Uma jornada pelo quintal amazônico: resistir pela alimentação 

Por: Fundação André e Lucia Maggi| Notícias| 12/08/2024

Atravessamos o porto de Itacoatiara [AM], iniciando uma jornada que nos levaria à comunidade São João do Araçá. A viagem, uma hora e meia de barco pelas paisagens deslumbrantes da fauna e da flora do rio Amazonas, já era um prenúncio das aventuras que nos aguardavam. Ao desembarcar, seguimos em um caminhão pau de arara, rumo ao encontro da dona Socorro. Ela nos esperava para mais uma travessia: outro rio, agora sem água, devido à seca que se aproxima na Amazônia, que cruzamos por uma tábua estreita, levando-nos à sede da associação local, recém-construída. 

Um olhar para a floresta. Foto: Bruna Maciel

Entre árvores altas e os sons da natureza, fomos recebidos com um convite especial para explorar um mundo de sabores e saberes esquecidos por muitos: as Pancs (Plantas Alimentícias Não Convencionais). Já ouviu falar em ariá, cariru, facheiro ou priprioca? Essas plantas, uma vasta variedade de frutas, legumes, ervas e grãos, são tesouros mantidos vivos por indígenas, quilombolas e comunidades rurais, embora já tenham se perdido em boa parte do Brasil. 

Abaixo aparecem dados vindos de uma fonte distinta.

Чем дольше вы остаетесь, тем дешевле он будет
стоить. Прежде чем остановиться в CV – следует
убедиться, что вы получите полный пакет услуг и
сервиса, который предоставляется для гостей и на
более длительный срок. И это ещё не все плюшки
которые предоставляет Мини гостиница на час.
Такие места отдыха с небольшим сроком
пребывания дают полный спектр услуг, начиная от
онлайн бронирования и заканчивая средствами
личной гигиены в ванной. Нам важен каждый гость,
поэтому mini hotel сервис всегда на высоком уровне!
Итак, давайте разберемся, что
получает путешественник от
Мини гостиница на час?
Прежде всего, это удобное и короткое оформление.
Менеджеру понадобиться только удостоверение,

À nossa espera, a nutricionista Neide Rigo, uma especialista em Pancs, nos convidava a refletir sobre as riquezas à nossa volta. “Olhe para o quintal amazônico e pense no que temos ao redor e que ainda não utilizamos”, provocava Neide. Em sua companhia, exploramos uma mesa colorida e repleta de delícias: cará roxo, cacto, goma (tapioca), boldo, mari-mari, cariru, mamão e o coração da banana. Cada item, um testemunho da diversidade e do potencial nutritivo dessas plantas pouco conhecidas e muitas vezes negligenciadas. 

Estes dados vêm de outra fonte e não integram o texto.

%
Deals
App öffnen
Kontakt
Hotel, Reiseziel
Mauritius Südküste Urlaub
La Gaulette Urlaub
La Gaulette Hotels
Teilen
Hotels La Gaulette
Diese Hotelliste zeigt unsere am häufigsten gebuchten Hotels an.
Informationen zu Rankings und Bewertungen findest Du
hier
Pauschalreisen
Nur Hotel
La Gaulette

Mesa colorida e colhida no quinta da casa de Dona Socorro. Foto: Bruna Maciel

A Fundação André e Lucia Maggi (FALM) atualmente está trabalhando com nove associações de agricultores familiares em Itacoatiara (AM), fortalecendo suas capacidades institucionais e potencializando, junto deles, os seus produtos. Hoje, a Associação dos Trabalhadores e Trabalhadoras Artesãs do Rio Arari, presidida por dona Socorro, é uma das que realizam entregas de seus produtos para o refeitório da AMAGGI, demonstrando o impacto positivo dessa parceria. As Pancs, muitas vezes tratadas como plantas daninhas, são verdadeiros superalimentos. Elas são resistentes, adaptadas ao ambiente local e cheias de nutrientes, mas a importância delas vai além da nutrição. 

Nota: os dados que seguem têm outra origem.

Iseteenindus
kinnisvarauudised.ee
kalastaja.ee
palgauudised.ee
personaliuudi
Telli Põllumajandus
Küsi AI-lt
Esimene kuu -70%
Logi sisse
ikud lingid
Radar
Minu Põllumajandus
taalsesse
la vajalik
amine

“[As Pancs] trazem um resgate cultural, uma valorização do bioma e um incremento para a saúde da população”, destacou Aletea Rufino, gerente de investimento social da FALM. A resistência pela alimentação e o resgate do “quintal” próprio são formas de reafirmar a identidade e a conexão com a terra. Neide Rigo, uma das principais referências sobre Pancs no Brasil, exemplifica essa filosofia em sua prática e ensino. 

Momento da oficina com Neide Rigo e comunidade. Foto: Bruna Maciel

O curso, realizado nessa quarta-feira (07/08), com a participação de agricultores familiares da Associação dos Trabalhadores e Trabalhadoras Artesãs do Rio Arari, merendeiras da escola local, cozinheiros e nutricionistas da AMAGGI, foi um mergulho no universo das Pancs. Foi uma forma de trazer à consciência a importância de olhar para a terra, valorizar suas dádivas e transformá-las em saúde e identidade cultural. Cada planta, cada sabor, traz consigo uma história, uma tradição e um potencial enorme para transformar vidas. 

Dona Socorro, com sua sabedoria e conexão profunda com o território, reforçou: “Somos filhos da terra e nos preocupamos com o cuidado da floresta. Fazer a oficina abriu nossos olhos para outras plantas que antes passavam despercebidas”. Suas palavras ecoam o espírito de resistência e renovação que pulsa na Amazônia. 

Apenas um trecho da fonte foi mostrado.